Exclusion d’un associé. L’associé d’une Sàrl, qui organise une séance d’information réunissant de nombreux partenaires de distribution et d’employés de la SàRL à l’insu du directeur général de celle-ci et sans disposer de ses propres pouvoirs de gestion enfreint gravement son devoir de fidélité (art. 866 CO). Cette violation grave du devoir de fidélité et l’existence d’un profond désaccord entre l’associé et les organes de la SàRL justifient l’exclusion de l’associé (art. 823 CO).

Art. 530 CO

Société simple ; volonté commune. L’existence d’une volonté commune de poursuivre un but commun, constitutive d’un rapport de société simple (art. 530 CO) doit être alléguée par la partie qui s’en prévaut. Faute d’allégations à cet égard, le tribunal ne peut retenir l’existence d’une société simple sans violer la maxime des débats (art. 55 CPC). Il en va de même lorsque le demandeur allègue avoir formé une société simple avec une autre personne que le défendeur.

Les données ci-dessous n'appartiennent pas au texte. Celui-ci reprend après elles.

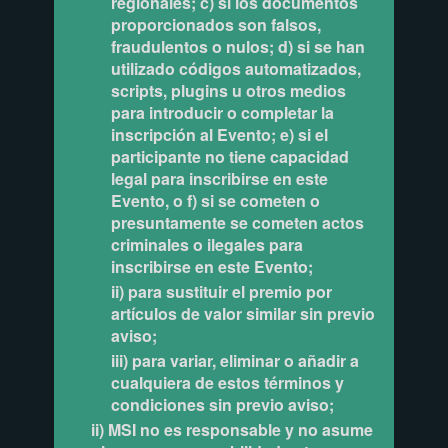
regionales; c) si los documentos
proporcionados son falsos,
fraudulentos o nulos; d) si se han
utilizado códigos automatizados,
scripts, plugins u otros medios
para introducir o completar la
inscripción al Evento; e) si el
participante no tiene capacidad
legal para inscribirse en este
Evento, o f) si se cometen o
presuntamente se cometen actos
criminales o ilegales para
inscribirse en este Evento;
ii) para sustituir el premio por
artículos de valor similar sin previo
aviso;
iii) para variar, eliminar o añadir a
cualquiera de estos términos y
condiciones sin previo aviso;
ii) MSI no es responsable y no asume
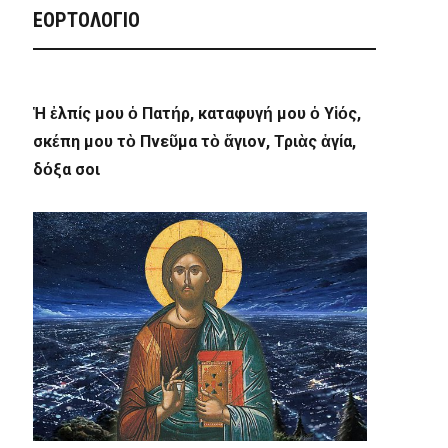
ΕΟΡΤΟΛΟΓΙΟ
Ἡ ἐλπίς μου ὁ Πατήρ, καταφυγή μου ὁ Υἱός,
σκέπη μου τὸ Πνεῦμα τὸ ἅγιον, Τριὰς ἁγία,
δόξα σοι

Art. 533 CO al. 1 , Art. 549 CO al. 2

Dissolution d’une société simple ; restitution des apports. En cas d’apport en industrie au sens de l’art. 531 CO, aucune indemnité n’est due à l’associé pour son travail (art. 537 al. 3 CO), celui-ci participant aux bénéfices de la société. Une rémunération peut être prévue contractuellement dans le cadre d’un contrat bilatéral entre une société et un associé. Au moment de la liquidation de la société, tous les apports, peu importe leur nature, doivent être traités de la même manière et pris en compte dans le cadre de la détermination du résultat final. Ainsi, lorsque le capital, après paiement des dettes, dépenses et avances, n’est pas suffisant pour restituer tous les apports aux associés, y compris les apports en industrie, la société subit une perte qui doit être, sauf convention contraire, répartie à parts égales entre les associés.